Fixed-size (e.g. 300 tokens with 60-token overlap) is cheapest and the right default for clean prose. Hierarchical chunking embeds both small child chunks (for retrieval precision) and larger parent chunks (returned for context) — better recall on long documents at roughly 2x ingestion cost. Semantic chunking splits at sentence-boundary embedding-similarity drops, preserving topical coherence — most expensive at ingest but best for mixed-topic documents like meeting transcripts or RFCs.
Advanced parsing routes each page through a foundation model (Claude or Titan multimodal) that reads the page as an image and emits structured Markdown — preserving tables, multi-column layouts, equations, and figure captions that plain text extractors mangle. It costs one FM call per page so it can dwarf the embedding bill on large PDF corpora. Reserve it for layout-heavy documents (financial filings, scientific papers, scanned forms); for clean HTML or plain Markdown, the default parser is fine.

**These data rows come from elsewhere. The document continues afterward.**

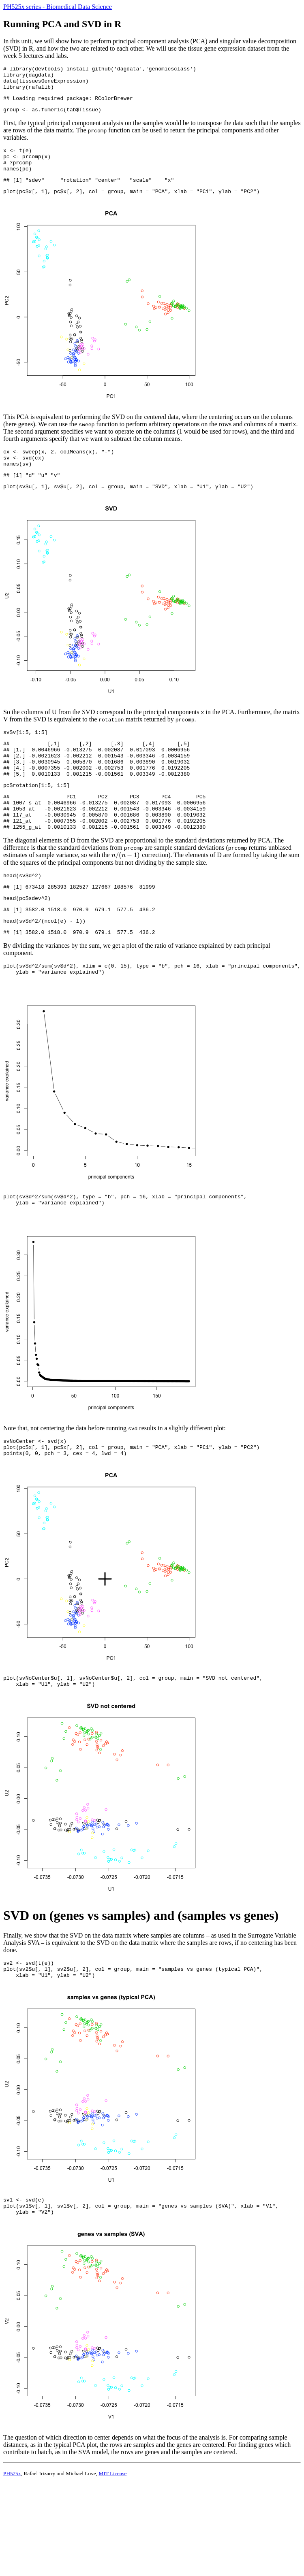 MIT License (112, 2536)
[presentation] (126, 892)
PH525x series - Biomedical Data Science (57, 6)
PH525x (12, 2536) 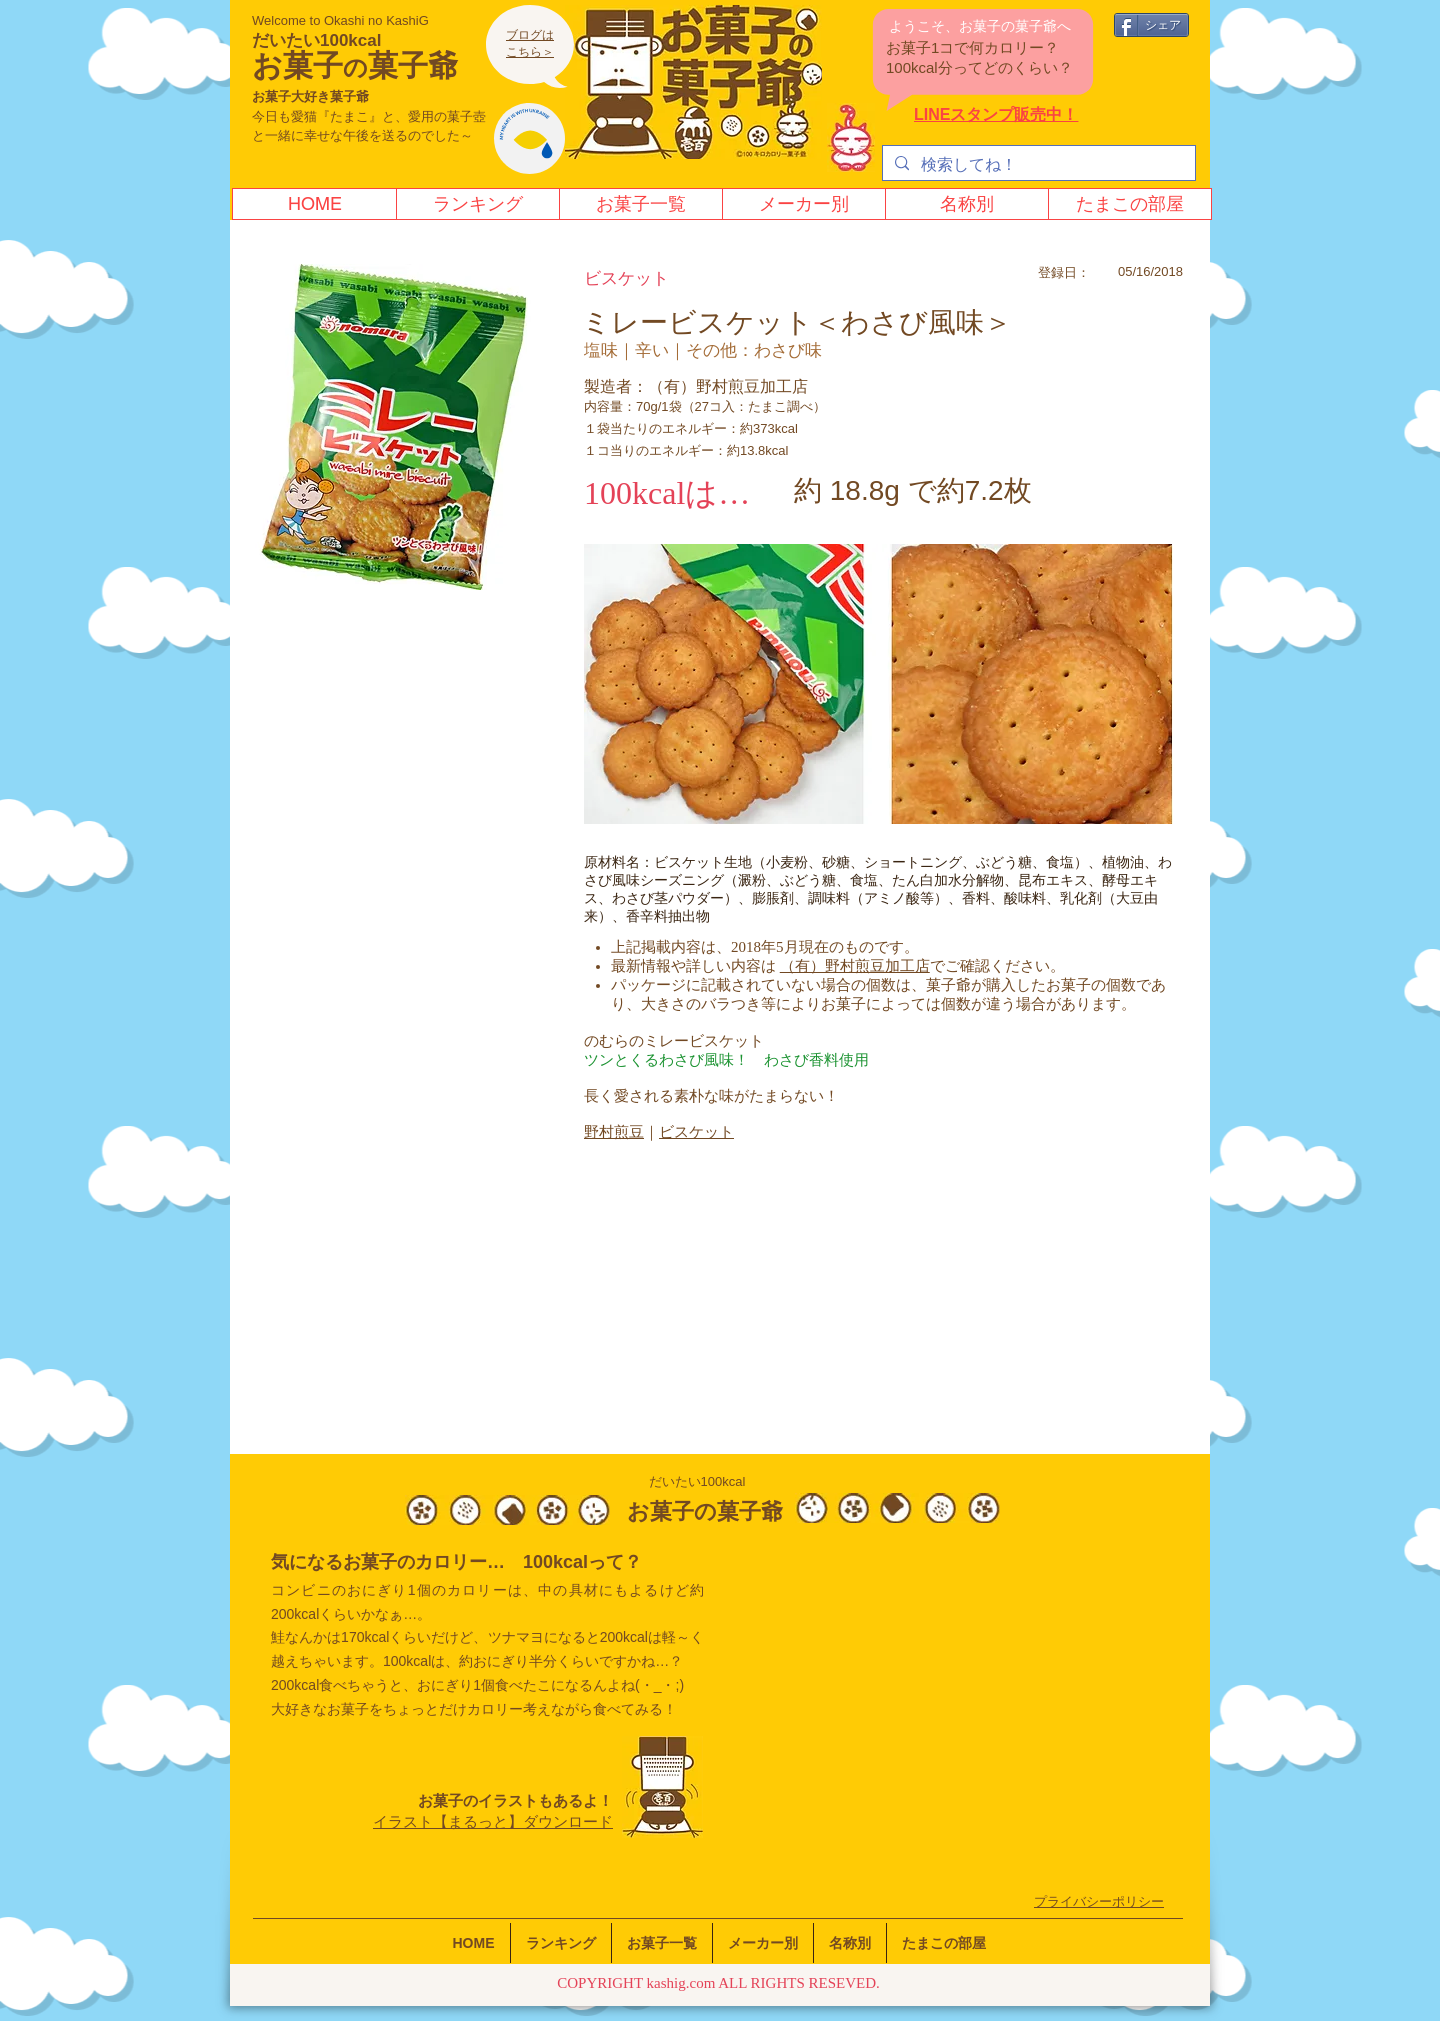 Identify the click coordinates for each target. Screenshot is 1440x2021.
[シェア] (1151, 25)
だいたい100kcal (316, 40)
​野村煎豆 (614, 1132)
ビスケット (696, 1132)
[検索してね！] (1037, 165)
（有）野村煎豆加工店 (855, 966)
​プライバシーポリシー (1099, 1901) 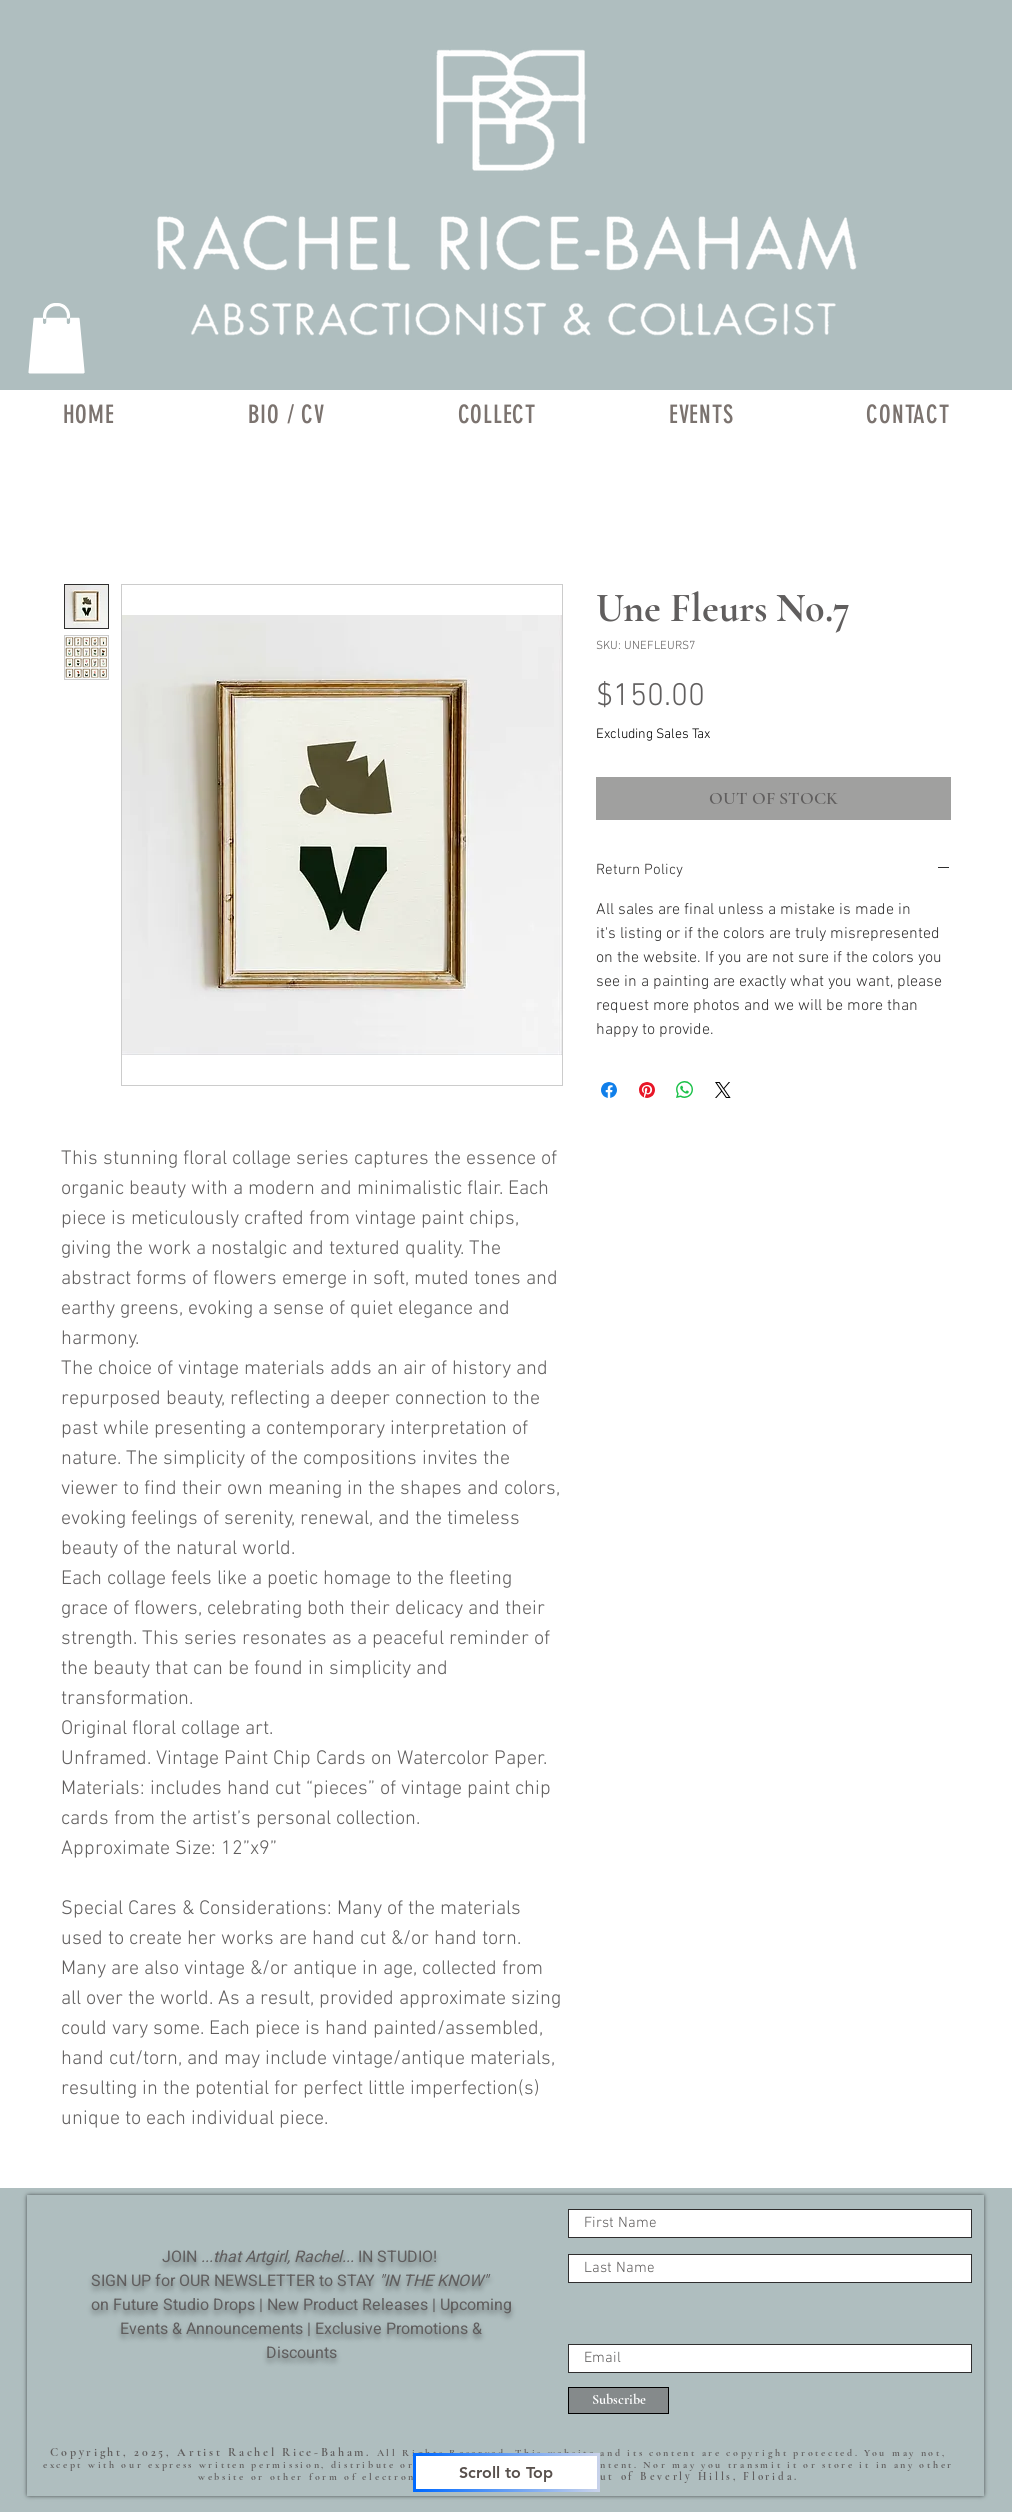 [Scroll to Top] (506, 2472)
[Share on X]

Use Retrieve when you want raw chunks plus scores and need to compose your own prompt — for example to mix KB results with tool-call output, to apply a custom system prompt, or to use a model not supported by RetrieveAndGenerate. Use RetrieveAndGenerate for the standard "answer this with citations" path; AWS builds the prompt, calls the FM, and returns the answer with source attributions. RetrieveAndGenerate is fewer lines of code and gives you citations for free; Retrieve gives you control.
Use incremental sync — the ingestion job tracks document checksums in S3 and re-embeds only changed or new files; deleted files are removed from the vector store. Trigger sync on an EventBridge schedule (hourly/daily) or on S3 event notifications via Lambda for near-real-time updates. For high-velocity sources, partition the bucket by recency so each sync scans a smaller prefix. Monitor statistics.documentsFailed and the ingestion job duration in CloudWatch; failed documents silently degrade recall if unwatched.